Misstrauensantrag überstanden: Vize gegen Ortschef. Neun Gemeinderäte stellen sich offen gegen VP-Bürgermeister Stipanitz – auch Parteikollege und Vizebürgermeister Franz Deutsch.

Von Edith Mauritsch. Erstellt am 28. Oktober 2020 (05:10)
VP-Ortschef Herbert Stipanitz sieht sich nach wie vor mit Widerstand aus den eigenen Reihen konfrontiert. 
Mauritsch

Den Misstrauensantrag konnte VP-Bürgermeister Herbert Stipanitz knapp für sich entscheiden (die NÖN berichtete). Ruhe kehrt in der Gemeinde allerdings nicht ein. War die Abstimmung noch geheim, stellen sich jetzt neun Gemeinderäte offen gegen den Ortschef. Ebenso viele, wie für den Misstrauensantrag gestimmt haben.

Aussendung an Gemeindebürger

Die Aussendung an alle Gemeindebürger erging kurz nach der Gemeinderatssitzung am Montag der Vorwoche. Als Proponenten fungieren neun Mandatare, darunter mit Franz Deutsch auch der Vizebürgermeister, und mit Michael Deutsch, Gerhard Münzker und Sigrid Pribitzer-Wohlmuth seine VP-Parteikollegen sowie die gesamte Opposition mit den Mitgliedern von STS und FP.

In einer geheimen Abstimmung gegen den Bürgermeister zu stimmen ist eines – offen allen Bürgern gegenüber aufzutreten, hat schon eine andere Qualität. Das vier Seiten lange Schreiben listet chronologisch die Ereignisse auf, die die Truppe zur Einbringung des Misstrauensantrags veranlasste.

Beginnend von den ersten Verhandlungen mit einem Grundstückseigentümer am Hauptplatz, die alsbald abgebrochen wurden, über den Schwenk zum Grundstück Hauptstraße 45, die Aufregungen um die Umwidmung über die Bauverhandlung Anfang Juni bis zum Bekanntwerden des Kaufes eben dieses Grundstückes durch den Ortschef als Privatperson.

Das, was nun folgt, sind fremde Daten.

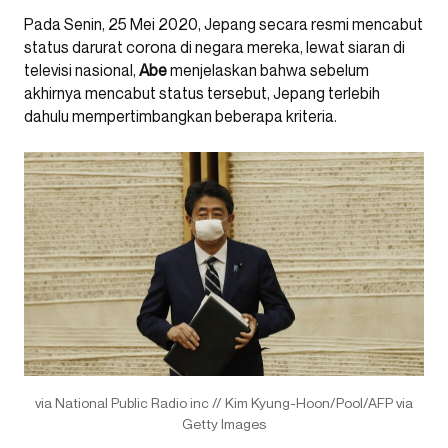
Pada Senin, 25 Mei 2020, Jepang secara resmi mencabut
status darurat corona di negara mereka, lewat siaran di
televisi nasional,
Abe
menjelaskan bahwa sebelum
akhirnya mencabut status tersebut, Jepang terlebih
dahulu mempertimbangkan beberapa kriteria.
via National Public Radio inc // Kim Kyung-Hoon/Pool/AFP via
Getty Images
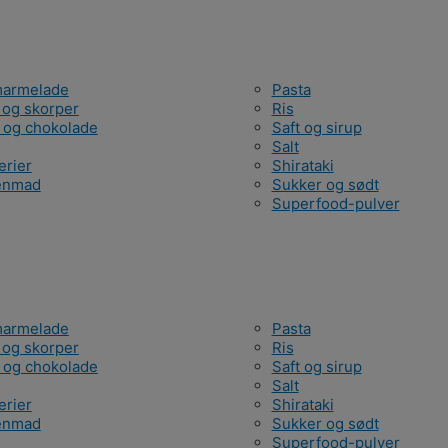
armelade
Pasta
 og skorper
Ris
 og chokolade
Saft og sirup
Salt
erier
Shirataki
enmad
Sukker og sødt
Superfood-pulver
armelade
Pasta
 og skorper
Ris
 og chokolade
Saft og sirup
Salt
erier
Shirataki
enmad
Sukker og sødt
Superfood-pulver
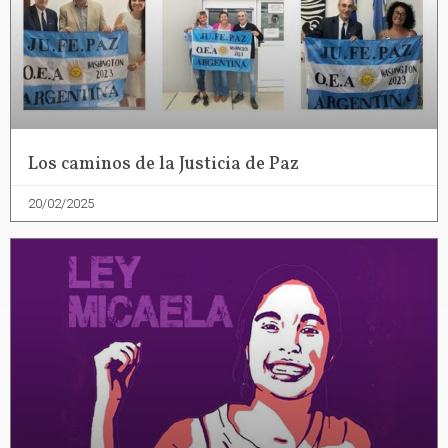
Los caminos de la Justicia de Paz
20/02/2025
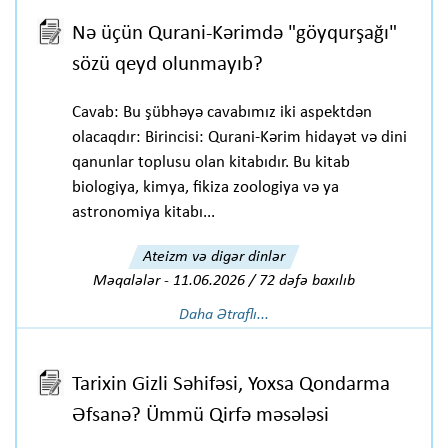
Nə üçün Qurani-Kərimdə "göyqurşağı"
sözü qeyd olunmayıb?
Cavab: Bu şübhəyə cavabımız iki aspektdən
olacaqdır: Birincisi: Qurani-Kərim hidayət və dini
qanunlar toplusu olan kitabıdır. Bu kitab
biologiya, kimya, fikiza zoologiya və ya
astronomiya kitabı...
Ateizm və digər dinlər
Məqalələr
-
11.06.2026 / 72 dəfə baxılıb
Daha Ətraflı...
Tarixin Gizli Səhifəsi, Yoxsa Qondarma
Əfsanə? Ümmü Qirfə məsələsi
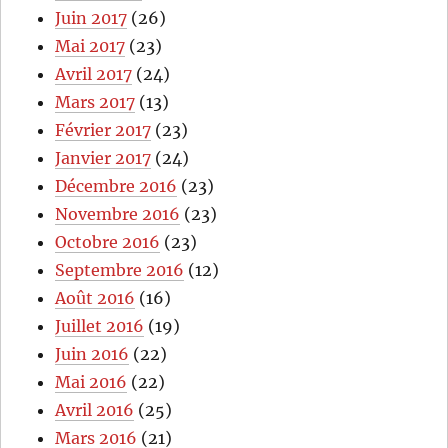
Juin 2017
(26)
Mai 2017
(23)
Avril 2017
(24)
Mars 2017
(13)
Février 2017
(23)
Janvier 2017
(24)
Décembre 2016
(23)
Novembre 2016
(23)
Octobre 2016
(23)
Septembre 2016
(12)
Août 2016
(16)
Juillet 2016
(19)
Juin 2016
(22)
Mai 2016
(22)
Avril 2016
(25)
Mars 2016
(21)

Klar wird in dem Schreiben zum Ausdruck gebracht: „Allgemein ging man davon aus, dass es sich um ein Gemeindeprojekt handelt. Zum Zeitpunkt der Bauverhandlung war Stipanitz bereits Eigentümer des Grundstückes. Er hat in Personalunion als erste Bauinstanz und Eigentümer gehandelt. Hier hätte zumindest der Vizebürgermeister zugezogen werden müssen.“

Geld von einem anonymen Gönner

Stipanitz erklärte des Öfteren, er habe den Geldbetrag von rund 100.000 Euro von einem anonymen Gönner für den Ankauf des Grundstückes geschenkt bekommen. Die Mandatare weisen jedoch darauf hin, dass im Kaufvertrag in keinem Wort erwähnt wird, dass Stipanitz als Treuhänder aufscheint. „Der Bürgermeister wollte oder konnte den Schenkungsgeber nicht nennen, keinen Treuhandvertrag oder Baurechtsvertrag vorlegen, es wurde keine Schenkungsanzeige nach § 121 Bundesabgabenordnung gemacht“, heißt es im Schreiben.

Die Vorwürfe (Geschenkannahme, Interessenskonflikt, Amtsmissbrauch) stehen für die neun Gemeinderäte nach wie vor im Raum. Es gab eine anonyme Anzeige bei der Staatsanwaltschaft, wo auch die Gemeinderäte als Mittäter genannt werden, und eine Aufsichtsbeschwerde der STS. Die FP brachte eine Sachverhaltsdarstellung ein. Pribitzer-Wohlmuth: „Es wurden bis dato keine der offenen Fragen beantwortet.“

Sogar VP-Landtagsabgeordneter René Lobner wird angegriffen. Es soll Gemeinderäte massiv unter Druck gesetzt haben. „Wie hätte ich das tun sollen, mit welchem Druckmittel?“, weist er die Vorwürfe von sich.